6. Bölüm

301 29 13
                                    


"Jus drein jus daun!" Clarke sessizce aklından bunları geçirdi, gözleri kapalı hâlde yere çökmüş ve,

"Ai gonplei ste odon." Diyerek artık o lanet canavarın yanına gelmesini bekledi. Ama kolundaki baskı arttı ve kafasını kaldırarak gözlerini sonunda açabilmişti.

"Clarke, saçmalamayı bırak ve koş!" Dedi Lexa neredeyse vadiye yetişmişti ama taşı görmemesiyle birlikte yere yapışmış olan Clarke'ı görünce neredeyse kalbi ağzında atmıştı o kadar hızlı koşmuştu ki bileğinin üzerinde duramayacak kadar güçlük çekiyordu artık,

"Lexa kaçabilecekken kaç cidden yetişemeyiz vadiye kadar çok yakınımızda," diye bağırdı Clarke, Clarke bağırdıkça canavar onları daha da odak hâline getirdi.

Lexa, aklındaki kumandanlarla konuşmasını bitirdi ama aklının arka planından bir kumandanın daha sesi duyuldu.
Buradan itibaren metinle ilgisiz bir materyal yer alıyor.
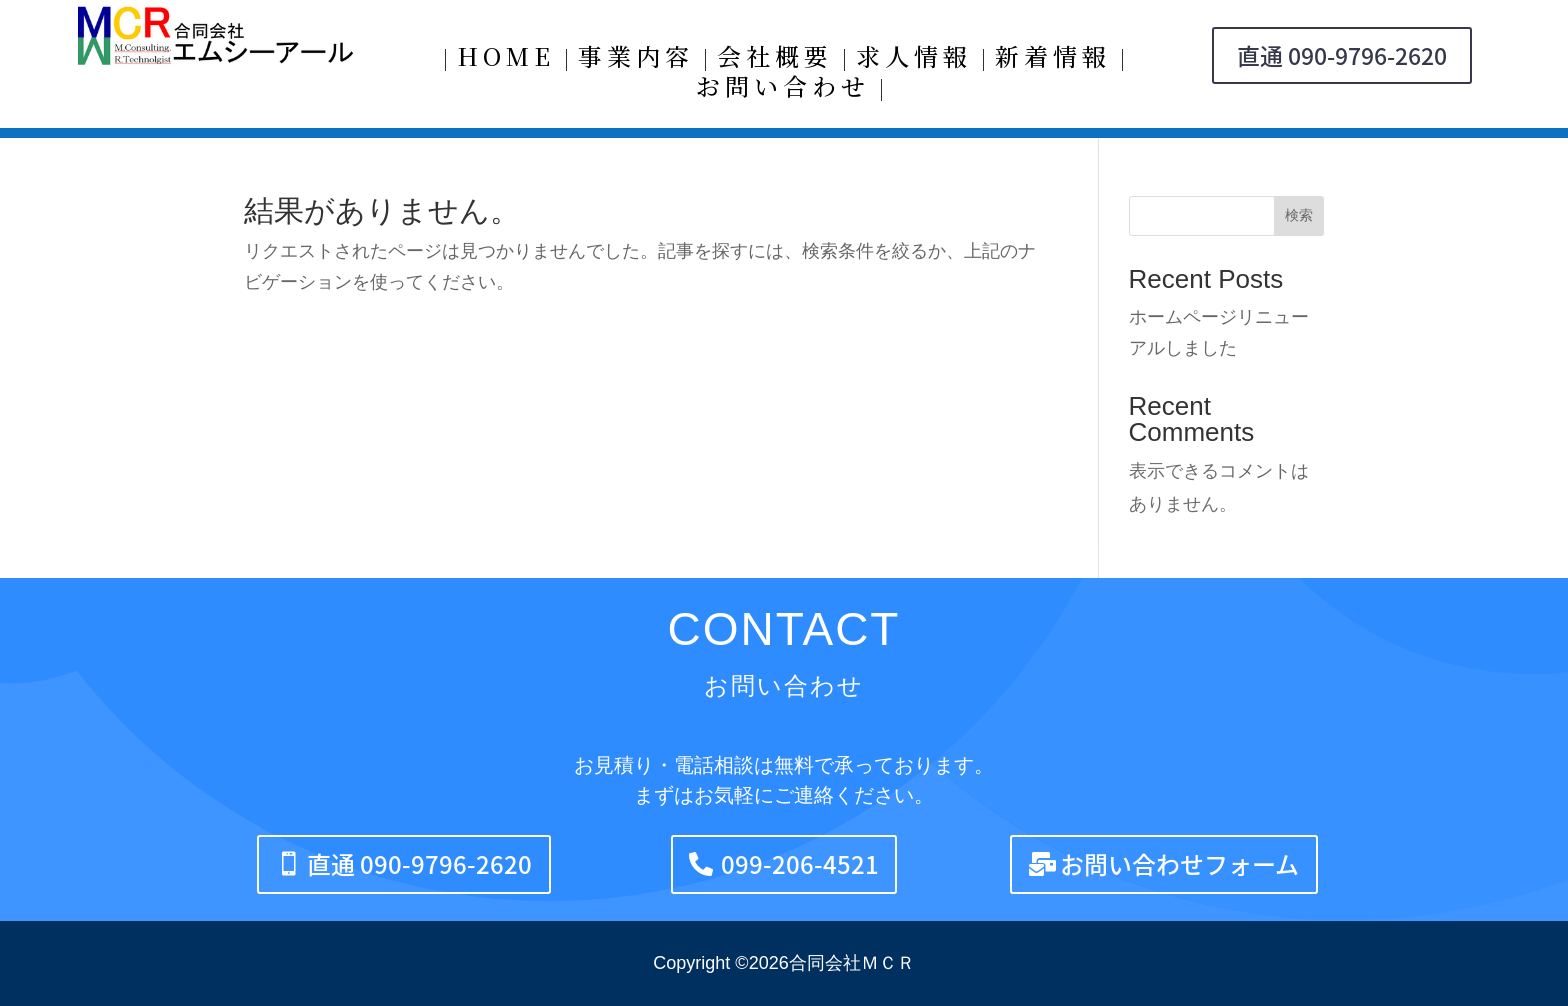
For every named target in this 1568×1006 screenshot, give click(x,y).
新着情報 (1053, 60)
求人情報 (914, 60)
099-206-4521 (800, 864)
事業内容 (636, 60)
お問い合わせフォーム (1179, 864)
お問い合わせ (783, 90)
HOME (506, 60)
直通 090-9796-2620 (1342, 55)
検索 (1299, 215)
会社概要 (775, 60)
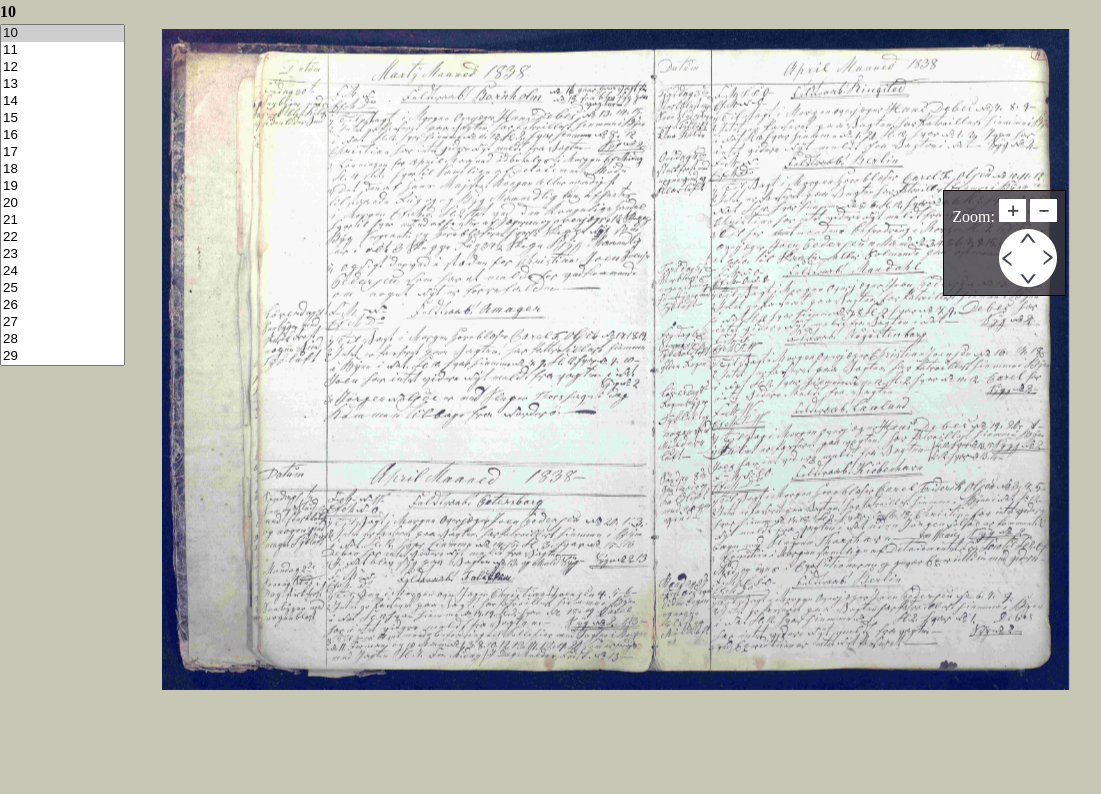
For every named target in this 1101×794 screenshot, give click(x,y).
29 (62, 356)
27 (62, 322)
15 (62, 118)
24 (62, 271)
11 (62, 50)
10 (62, 33)
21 (62, 220)
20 (62, 203)
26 (62, 305)
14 (62, 101)
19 (62, 186)
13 (62, 84)
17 (62, 152)
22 (62, 237)
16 (62, 135)
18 (62, 169)
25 (62, 288)
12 (62, 67)
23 (62, 254)
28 (62, 339)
"Öldür onu ve kumandanlığını kanıtla,Pauna'yı öldür Lexa." Diyen ses Sheidheda'nın ta kendisiydi.

Lexa iç sesiyle resmen kavga ediyordu. Kaçmayı bırakmışlardı. Kaçmayı bırakınca canavarın afalladığını ve kafasının karıştığını anladı Lexa.

"Onu afallamışken öldürelim,Lexa," diyerek kılıcını çıkarmaya yeltendi Wanheda ama Heda onun kolunu tuttu ve,

"Hayır," dedi ve devam etti "Bu şekilde değil,"

Clarke anlamayan gözlerle Lexa'ya baktı ve Lexa'nın gergin hatlı yüzü bir planının olduğunu resmen bağırıyordu.

"Lütfen bana bir planın olduğunu söyle," dedi Clarke bir umutla,

Lexa hafifçe başını salladı ve, "Umarım işe yarar," dedi.

"Pauna, bize bakmaya ara verip başka seslere odaklandı. Ormanın içindeki tavşan onun artık tek odak noktası." Diyerek Clarke'a baktı. Clarke kafasını anladığını göstererek salladı.

"Yavaş ve ses çıkarmayan adımlarla vadinin ağzına doğru gideceğiz." Clarke planı anlıyor gibiydi ama yine de sonunda tam olarak ne yapacaklarını bilmiyordu.

Yavaş, sakin ve en ufak ses çıkarmayan adımlarla sık ağaçların dolu olduğu alana doğru gittiler. Pauna ara sıra onlara bakıyordu ama Pauna bakarken Clarke ve Lexa duruyor ve göz teması kurmadan yere bakıyorlardı. Pauna çoktan onları bir tehdit olmaktan çıkarmışa benziyordu. Odağı başka yerlerdeydi.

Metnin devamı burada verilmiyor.